Our previous post on the Bureau’s examination manual updates can be found here. In announcing this update, the Bureau noted that it will closely examine financial institutions’ decision-making in advertising, pricing and other areas, as well as institutions’ use of algorithms and artificial intelligence (“AI”) models, for any discriminatory practices that could form the basis of potential UDAAP violations. CFPB Director Chopra has been outspoken about the potential for AI systems throughout the financial industry to perpetuate discriminatory outcomes. The CFPB’s updated supervision manual underscores these concerns by empowering examiners to (i) consider “discriminatory outcomes” on different demographic groups and (ii) request documentation regarding an institution’s use of models, algorithms and decision-making processes.
The lawsuit contends that, by proposing to expand its authority to examine institutions for discriminatory practices or discriminatory effects across various consumer financial products or services, the CFPB overreached its statutory authority under the CFPA, acted in an arbitrary and capricious manner, and failed to follow required notice-and-comment procedures in violation of the Administrative Procedure Act (“APA”), 5 U.S.C. § 551 et seq. Among other allegations, the trade groups argue that the CFPA does not provide sufficient authority for the CFPB to pursue disparate impact claims based on acts or practices that, regardless of intent, have a disproportionate negative impact on a protected class. With respect to disparate impact, the lawsuit argues that, by failing to provide instruction on what might constitute actionable disparate impact under the CFPA, including by not identifying protected classes or explaining how institutions should test for discrimination, the CFPB has increased compliance costs on institutions that must guess at what the Bureau might deem discriminatory.
The lawsuit is also the latest vehicle in which industry groups are challenging the CFPB’s funding mechanism as violating the Appropriations Clause of the United States Constitution. (The inclusion of several Texas plaintiffs undoubtedly seeks to take advantage of what is likely a receptive Fifth Circuit Court of Appeals to this argument, as indicated by concurring opinions by five judges in an en banc decision last spring concerning a CFPB enforcement action against All American Check Cashing, Inc.)

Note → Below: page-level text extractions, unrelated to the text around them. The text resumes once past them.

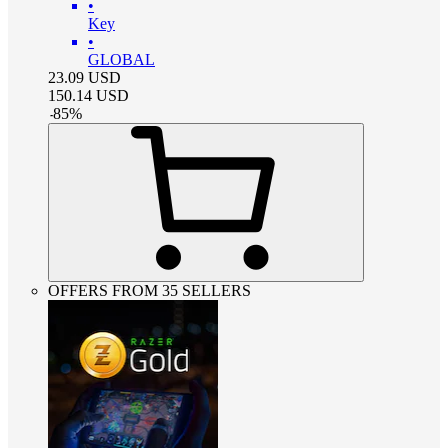
•
Key
•
GLOBAL
23.09
USD
150.14
USD
-
85
%
OFFERS FROM 35 SELLERS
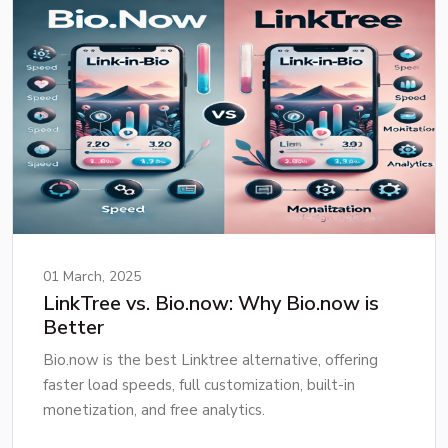
01 March, 2025
LinkTree vs. Bio.now: Why Bio.now is
Better
Bio.now is the best Linktree alternative, offering
faster load speeds, full customization, built-in
monetization, and free analytics.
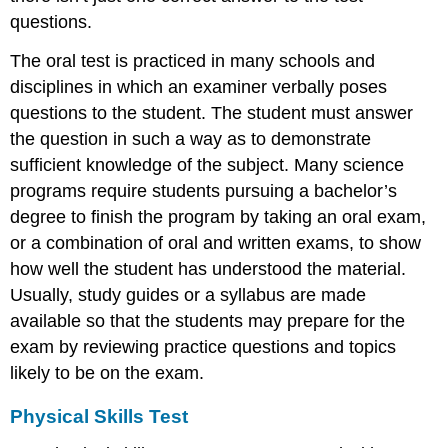
questions.
The oral test is practiced in many schools and
disciplines in which an examiner verbally poses
questions to the student. The student must answer
the question in such a way as to demonstrate
sufficient knowledge of the subject. Many science
programs require students pursuing a bachelor’s
degree to finish the program by taking an oral exam,
or a combination of oral and written exams, to show
how well the student has understood the material.
Usually, study guides or a syllabus are made
available so that the students may prepare for the
exam by reviewing practice questions and topics
likely to be on the exam.
Physical Skills Test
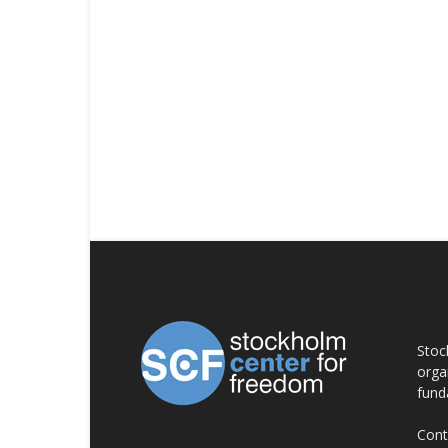
AB
Stoc
orga
fund
Cont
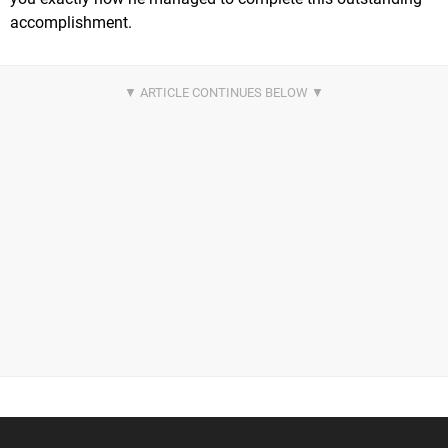
accomplishment.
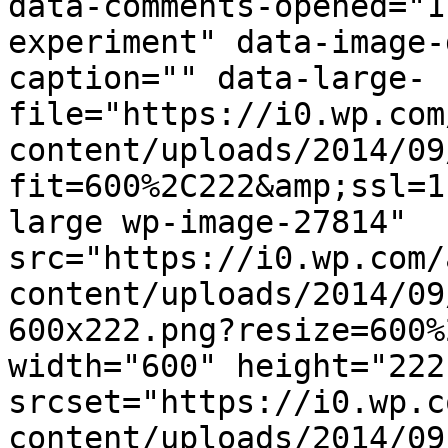
data-comments-opened="1
experiment" data-image-
caption="" data-large-
file="https://i0.wp.com
content/uploads/2014/09
fit=600%2C222&amp;ssl=1
large wp-image-27814" 
src="https://i0.wp.com/
content/uploads/2014/09
600x222.png?resize=600%
width="600" height="222"
srcset="https://i0.wp.c
content/uploads/2014/09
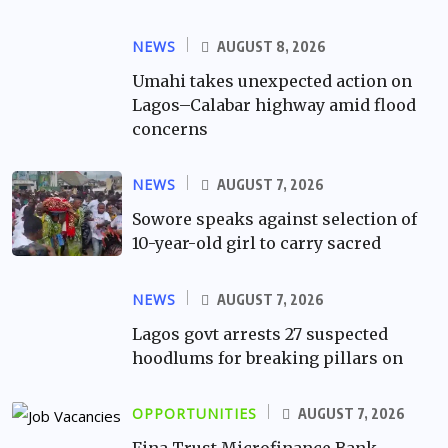
NEWS
AUGUST 8, 2026
Umahi takes unexpected action on
Lagos–Calabar highway amid flood
concerns
NEWS
AUGUST 7, 2026
Sowore speaks against selection of
10-year-old girl to carry sacred
NEWS
AUGUST 7, 2026
Lagos govt arrests 27 suspected
hoodlums for breaking pillars on
OPPORTUNITIES
AUGUST 7, 2026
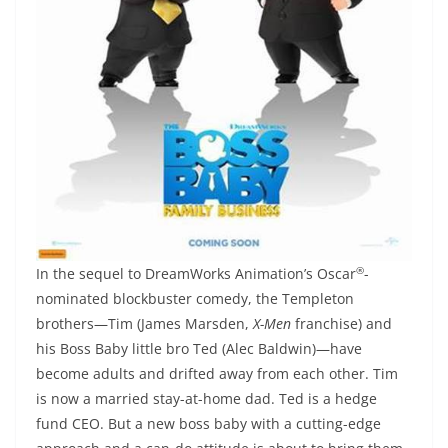
®
In the sequel to DreamWorks Animation’s Oscar
-
nominated blockbuster comedy, the Templeton
brothers—Tim (James Marsden,
X-Men
franchise) and
his Boss Baby little bro Ted (Alec Baldwin)—have
become adults and drifted away from each other. Tim
is now a married stay-at-home dad. Ted is a hedge
fund CEO. But a new boss baby with a cutting-edge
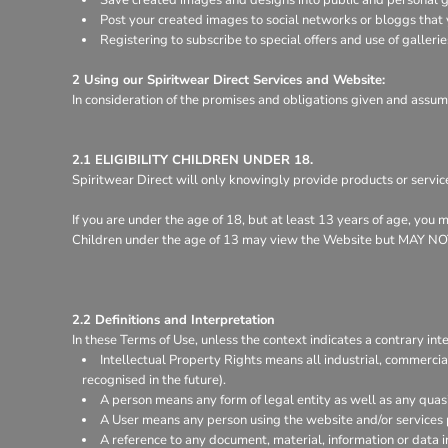
Register
Post your created images to social networks or bloggs that y
Cart: 0 item
Registering to subscribe to special offers and use of gallerie
2 Using our Spiritwear Direct Services and Website:
In consideration of the promises and obligations given and assum
2.1 ELIGIBILITY CHILDREN UNDER 18.
Spiritwear Direct will only knowingly provide products or servic
If you are under the age of 18, but at least 13 years of age, you
Children under the age of 13 may view the Website but MA
2.2 Definitions and Interpretation
In these Terms of Use, unless the context indicates a contrary inte
Intellectual Property Rights means all industrial, commercia
recognised in the future).
A person means any form of legal entity as well as any quasi
A User means any person using the website and/or services 
A reference to any document, material, information or data 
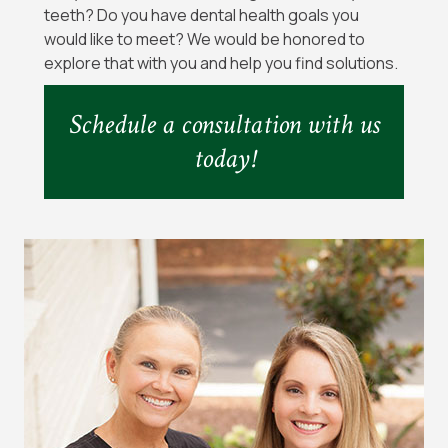
teeth? Do you have dental health goals you
would like to meet? We would be honored to
explore that with you and help you find solutions.
Schedule a consultation with us
today!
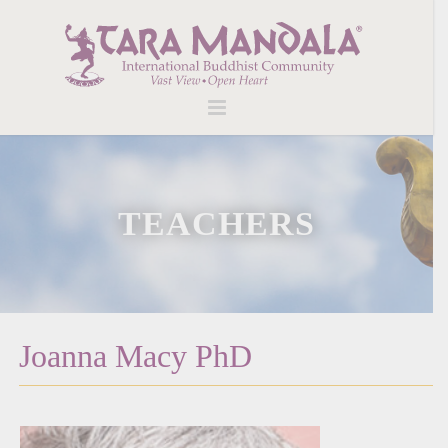
TEACHERS
Joanna Macy PhD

The district court may not need to reach the constitutional question, however. At the heart of this case is whether unfairness under the CFPA encompasses acts or practices that treat consumers disparately or have disparate impacts on consumers. Under the CFPA, an act or practice is unfair if it: (1) causes or is likely to cause substantial injury to consumers; (2) that is not reasonably avoidable by consumers; and (3) is not outweighed by countervailing benefits to consumers or competition. 12 U.S.C. § 5531. It is the last prong of the UDAAP analysis that cuts against the use of unfairness as an appropriate theory to challenge discriminatory conduct.

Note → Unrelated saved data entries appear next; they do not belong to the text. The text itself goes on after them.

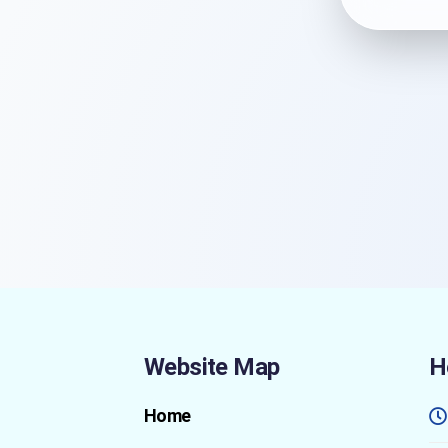
Website Map
H
Home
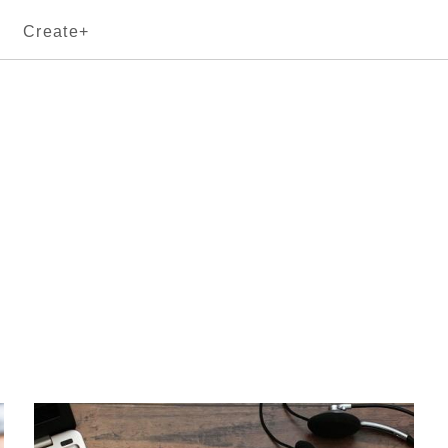
Create+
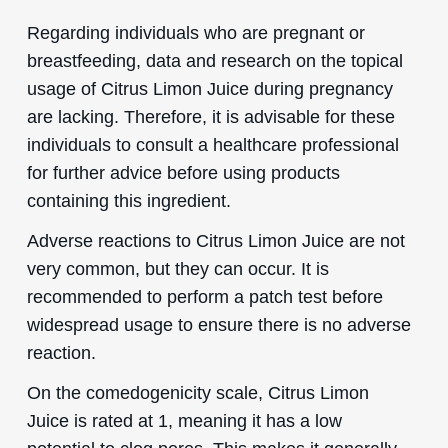
Regarding individuals who are pregnant or
breastfeeding, data and research on the topical
usage of Citrus Limon Juice during pregnancy
are lacking. Therefore, it is advisable for these
individuals to consult a healthcare professional
for further advice before using products
containing this ingredient.
Adverse reactions to Citrus Limon Juice are not
very common, but they can occur. It is
recommended to perform a patch test before
widespread usage to ensure there is no adverse
reaction.
On the comedogenicity scale, Citrus Limon
Juice is rated at 1, meaning it has a low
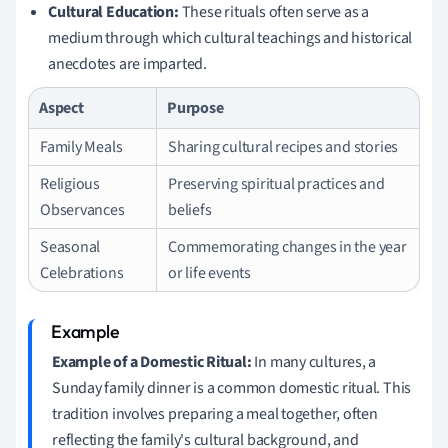
Cultural Education:
These rituals often serve as a
medium through which cultural teachings and historical
anecdotes are imparted.
Aspect
Purpose
Family Meals
Sharing cultural recipes and stories
Religious
Preserving spiritual practices and
Observances
beliefs
Seasonal
Commemorating changes in the year
Celebrations
or life events
Example of a Domestic Ritual:
In many cultures, a
Sunday family dinner is a common domestic ritual. This
tradition involves preparing a meal together, often
reflecting the family's cultural background, and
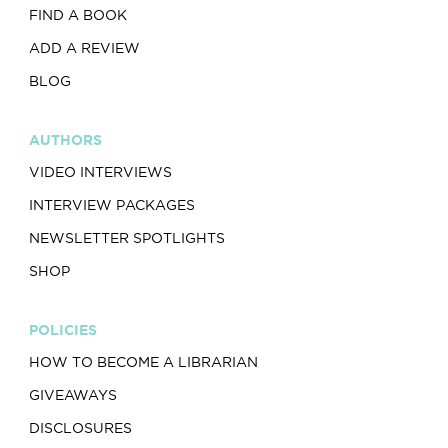
FIND A BOOK
ADD A REVIEW
BLOG
AUTHORS
VIDEO INTERVIEWS
INTERVIEW PACKAGES
NEWSLETTER SPOTLIGHTS
SHOP
POLICIES
HOW TO BECOME A LIBRARIAN
GIVEAWAYS
DISCLOSURES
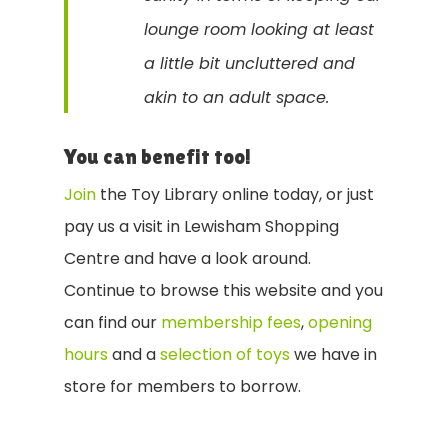
lounge room looking at least
a little bit uncluttered and
akin to an adult space.
You can benefit too!
Join
the Toy Library online today, or just
pay us a visit in Lewisham Shopping
Centre and have a look around.
Continue to browse this website and you
can find our
membership fees
,
opening
hours
and a
selection of toys
we have in
store for members to borrow.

The typical unfair act or practice is undertaken by an entity for its benefit at the expense of both consumers and competition. For example, an institution might cut costs by not mailing certain required regulatory notices, a practice that would likely fail to benefit both consumers and compliant competitors, as compared to the potential injury consumers would suffer. A different practice could disparately impact certain consumers but could potentially benefit competitors whose practices do not distinguish among consumer populations, and thus would have to be weighed carefully to evaluate its potential unfairness within the meaning of the CFPA.
Contrast this with the analysis under the Equal Credit Opportunity Act (“ECOA”), which Congress passed in 1974, and makes discrimination against consumer and small business credit applicants on the basis of, among other things, membership in certain protected classes categorically unlawful. Under ECOA and its implementing Regulation B, a practice with a disparate impact on borrowers would be unlawful, unless “the creditor practice meets a legitimate business need that cannot reasonably be achieved as well by means that are less disparate in their impact.” 12 C.F.R. Part 1002 Supp. I Sec. 1002.6(a)-2.
UDAAP is a powerful tool, but using it to police discrimination in the consumer finance market places might stretch it beyond its limits.